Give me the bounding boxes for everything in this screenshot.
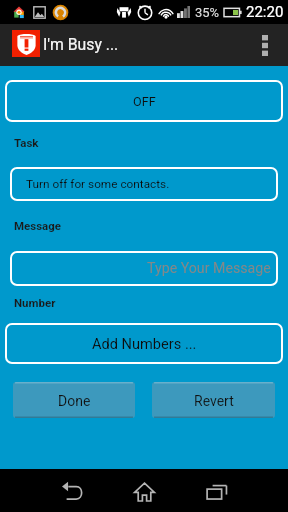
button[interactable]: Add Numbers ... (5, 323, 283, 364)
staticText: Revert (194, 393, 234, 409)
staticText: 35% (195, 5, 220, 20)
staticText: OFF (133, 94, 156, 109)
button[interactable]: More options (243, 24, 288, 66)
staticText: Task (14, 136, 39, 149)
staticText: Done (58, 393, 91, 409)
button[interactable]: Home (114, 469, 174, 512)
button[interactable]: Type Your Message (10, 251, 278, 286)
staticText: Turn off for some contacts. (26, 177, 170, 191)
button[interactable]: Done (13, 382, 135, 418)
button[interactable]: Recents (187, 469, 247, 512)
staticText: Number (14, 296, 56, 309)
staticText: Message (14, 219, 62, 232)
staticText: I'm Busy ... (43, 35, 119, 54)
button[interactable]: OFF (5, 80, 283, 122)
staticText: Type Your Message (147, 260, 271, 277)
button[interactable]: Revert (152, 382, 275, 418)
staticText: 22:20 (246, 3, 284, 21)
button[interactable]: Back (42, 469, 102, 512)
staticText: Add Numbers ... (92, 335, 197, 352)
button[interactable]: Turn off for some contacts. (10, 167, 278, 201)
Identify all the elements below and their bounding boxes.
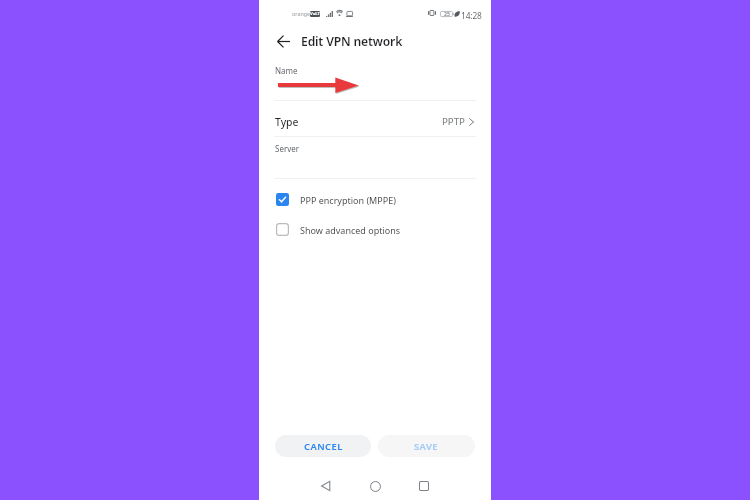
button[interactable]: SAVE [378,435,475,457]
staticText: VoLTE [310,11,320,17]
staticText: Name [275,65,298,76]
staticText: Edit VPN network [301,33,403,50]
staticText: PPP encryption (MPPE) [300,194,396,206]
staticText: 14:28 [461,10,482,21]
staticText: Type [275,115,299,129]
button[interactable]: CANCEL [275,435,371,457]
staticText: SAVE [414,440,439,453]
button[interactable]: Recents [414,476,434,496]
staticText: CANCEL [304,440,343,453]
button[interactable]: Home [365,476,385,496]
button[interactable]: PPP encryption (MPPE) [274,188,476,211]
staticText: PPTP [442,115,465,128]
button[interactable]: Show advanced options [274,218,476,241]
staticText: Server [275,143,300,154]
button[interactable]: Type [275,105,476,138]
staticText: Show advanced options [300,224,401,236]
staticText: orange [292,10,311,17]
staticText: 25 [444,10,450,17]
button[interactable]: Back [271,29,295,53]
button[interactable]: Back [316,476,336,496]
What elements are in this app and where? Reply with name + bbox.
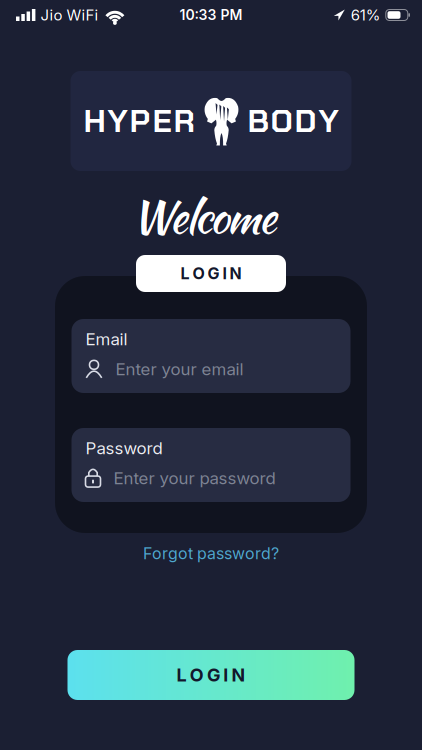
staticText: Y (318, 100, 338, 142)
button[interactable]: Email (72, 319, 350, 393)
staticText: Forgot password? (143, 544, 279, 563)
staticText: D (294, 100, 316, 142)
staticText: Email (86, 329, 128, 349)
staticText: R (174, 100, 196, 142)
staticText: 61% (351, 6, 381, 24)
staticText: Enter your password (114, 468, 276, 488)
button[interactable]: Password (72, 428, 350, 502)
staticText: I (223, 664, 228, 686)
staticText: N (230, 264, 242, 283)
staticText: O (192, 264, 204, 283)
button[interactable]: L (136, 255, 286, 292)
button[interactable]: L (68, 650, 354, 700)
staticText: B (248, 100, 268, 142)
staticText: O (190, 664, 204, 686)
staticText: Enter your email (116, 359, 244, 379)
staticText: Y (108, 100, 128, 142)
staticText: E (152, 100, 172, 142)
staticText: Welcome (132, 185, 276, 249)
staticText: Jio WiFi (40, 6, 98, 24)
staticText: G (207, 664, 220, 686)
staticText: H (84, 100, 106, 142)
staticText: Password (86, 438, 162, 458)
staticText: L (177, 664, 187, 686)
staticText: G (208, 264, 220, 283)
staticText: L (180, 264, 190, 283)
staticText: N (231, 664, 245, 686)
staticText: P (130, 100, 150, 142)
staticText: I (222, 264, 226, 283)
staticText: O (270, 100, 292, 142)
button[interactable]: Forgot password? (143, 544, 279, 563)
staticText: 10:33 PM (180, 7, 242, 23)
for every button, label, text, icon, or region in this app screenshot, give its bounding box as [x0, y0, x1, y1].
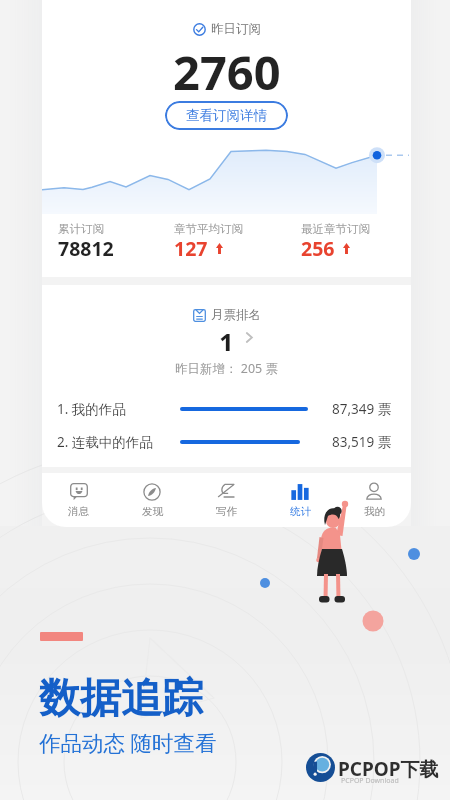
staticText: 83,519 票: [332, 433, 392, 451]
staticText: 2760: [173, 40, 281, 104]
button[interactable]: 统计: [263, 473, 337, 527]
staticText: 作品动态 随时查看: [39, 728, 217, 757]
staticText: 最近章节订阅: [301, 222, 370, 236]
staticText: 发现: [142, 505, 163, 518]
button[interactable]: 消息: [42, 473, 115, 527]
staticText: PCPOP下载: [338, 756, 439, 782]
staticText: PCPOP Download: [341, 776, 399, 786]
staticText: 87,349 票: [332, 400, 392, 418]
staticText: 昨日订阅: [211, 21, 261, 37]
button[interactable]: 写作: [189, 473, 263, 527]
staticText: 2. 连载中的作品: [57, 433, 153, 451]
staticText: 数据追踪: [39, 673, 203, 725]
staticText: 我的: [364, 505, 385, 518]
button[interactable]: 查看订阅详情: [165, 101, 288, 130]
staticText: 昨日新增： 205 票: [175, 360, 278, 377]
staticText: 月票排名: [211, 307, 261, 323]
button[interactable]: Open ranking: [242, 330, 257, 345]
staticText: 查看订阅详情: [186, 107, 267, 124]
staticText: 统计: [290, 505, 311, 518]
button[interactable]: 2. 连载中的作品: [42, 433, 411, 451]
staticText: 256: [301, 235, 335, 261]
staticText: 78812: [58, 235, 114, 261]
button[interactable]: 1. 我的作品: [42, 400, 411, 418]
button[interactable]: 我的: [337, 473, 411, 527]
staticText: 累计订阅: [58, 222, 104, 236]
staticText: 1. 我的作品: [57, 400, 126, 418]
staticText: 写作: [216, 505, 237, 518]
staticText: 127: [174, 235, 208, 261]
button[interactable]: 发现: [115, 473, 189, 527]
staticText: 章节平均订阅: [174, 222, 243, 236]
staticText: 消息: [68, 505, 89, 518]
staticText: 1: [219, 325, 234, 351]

◆ WORK INSTRUCTION
Return, from the data above, each line in which the string "advanced" appears.

◆ RESULT
button[interactable]: Show advanced options [274,218,476,241]
staticText: Show advanced options [300,224,401,236]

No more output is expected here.